The original timeline for the Buckeye facility would have brought it online sometime in 2025, but that date had already been pushed back two years. Meanwhile, even though a brownfield build is getting a later start, Bellows anticipates that getting to full production on an existing site could happen as soon as 2026. The company has already narrowed their options down to a few potential new sites, Bellows said, and is currently in the process of “working with the states and different programs in place” to finalize a new location.
Election impact?
It’s far from unusual for recipients of LPO guarantees to take a while — months or even years — to finalize their contracts with the federal government.
For Kore Power, one reason their loan wasn’t finalized by the time President Donald Trump took office for a second time was that shoring up the additional funding proved challenging. (LPO loans can cover up to a maximum of 80% of a project, though most cover between 50-70%.)
Last year, with the election looming, the market was “waiting to see what happened,” Bellows said, and Kore Power was waiting too.
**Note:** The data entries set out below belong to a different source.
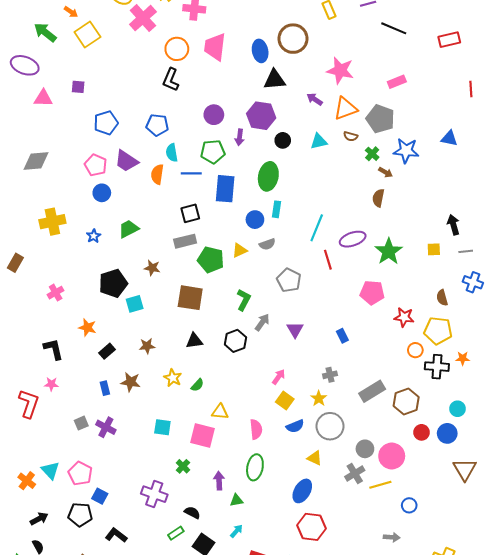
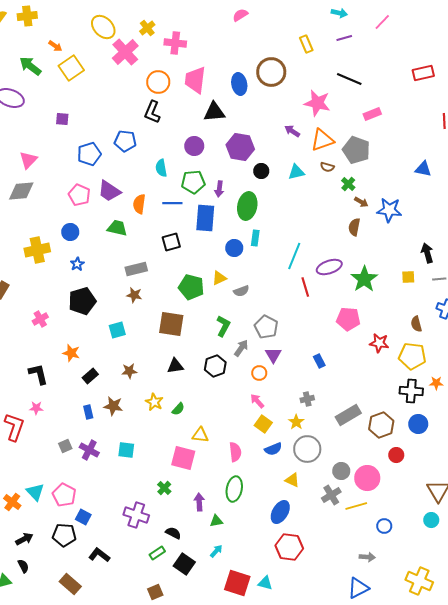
black line: (394, 28) -> (349, 79), moved
black triangle: (275, 80) -> (214, 112), moved
pink triangle: (43, 98) -> (28, 160), moved, turned -48
blue pentagon: (157, 125) -> (125, 141), moved
purple arrow: (240, 137) -> (219, 189), moved
blue star: (406, 151) -> (389, 210), moved
cyan semicircle: (172, 153) -> (161, 168), moved
blue circle: (102, 193) -> (70, 232), moved
green trapezoid: (129, 229) -> (117, 228), moved, turned 40
gray rectangle: (185, 241) -> (136, 269), moved
gray semicircle: (267, 244) -> (241, 291), moved
gray pentagon: (289, 280) -> (266, 327), moved
black pentagon: (113, 283) -> (82, 301), moved
orange circle: (415, 350) -> (259, 373), moved
pink arrow: (279, 377) -> (257, 401), turned -77
cyan circle: (458, 409) -> (431, 520), moved
cyan square: (162, 427) -> (126, 450), moved
blue circle: (447, 433) -> (418, 424), moved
And today, the Trump administration’s posture toward clean energy and cost-cutting has made even federal sources of funding uncertain — especially conditional commitments from LPO.
As Jaffe put it, “making batteries is hard, and raising money to make batteries in the U.S. is even harder.” That’s why many companies today are struggling, he added; at the same time, there’s so much activity in the space that construction companies, equipment makers, and labor unions are able to drastically increase their rates.
“When I model battery factory costs, the cost of construction is somewhere between 20% and 40% of the overall cost,” he explained. “Most of the cost is in the equipment and the installation of the equipment.”
Jaffe is skeptical, however, that bringing construction costs down to, say, 10% via a retrofit will save enough money to forgo an already-negotiated LPO loan.
“I think the most important element of this is that the whole subsidization picture and incentivization picture from the federal government is going to change,” Jaffe said. “We don’t know precisely how it’s going to change, but it is going to change. And that, I think, more than anything else, is probably the cause for their reluctance to go through with the factory.”
Officials in Arizona also connect Kore Power’s move directly to federal funding shifts. In response to questions about the news at an event earlier this month, Susan Boyles, the economic development director for Buckeye, told the audience that federal funding “played a big part of this.”
Bellows, meanwhile, emphasized that Kore Power had been mulling a “pivot” to a brownfield site since before the election. The decision, finalized “within the last month or so,” was more about increased costs and timelines, he said, than about the Trump administration.
In fact, armed with its new plans for a manufacturing facility, Kore Power still intends to pursue debt financing through LPO, Bellows confirmed. The pivot, he said, will allow the company to “get the most out of the money we are getting from DOE.”
And by cutting costs, he said Kore Power will be mirroring the administration’s own efforts and priorities: “I think us going to them and saying ‘hey, we have a way to do the same thing and do it for way cheaper,’ would be very attractive to them, and ultimately a win win for the industry, and for the incoming administration.”
That said, he acknowledged that at the moment there isn’t much of an LPO for the Kore Power team to negotiate with, thanks to widespread layoffs across DOE. When those vacant roles are eventually filled, he said, Kore Power plans circle back to the office — with its new cost models, employment models, and a new site selection in hand.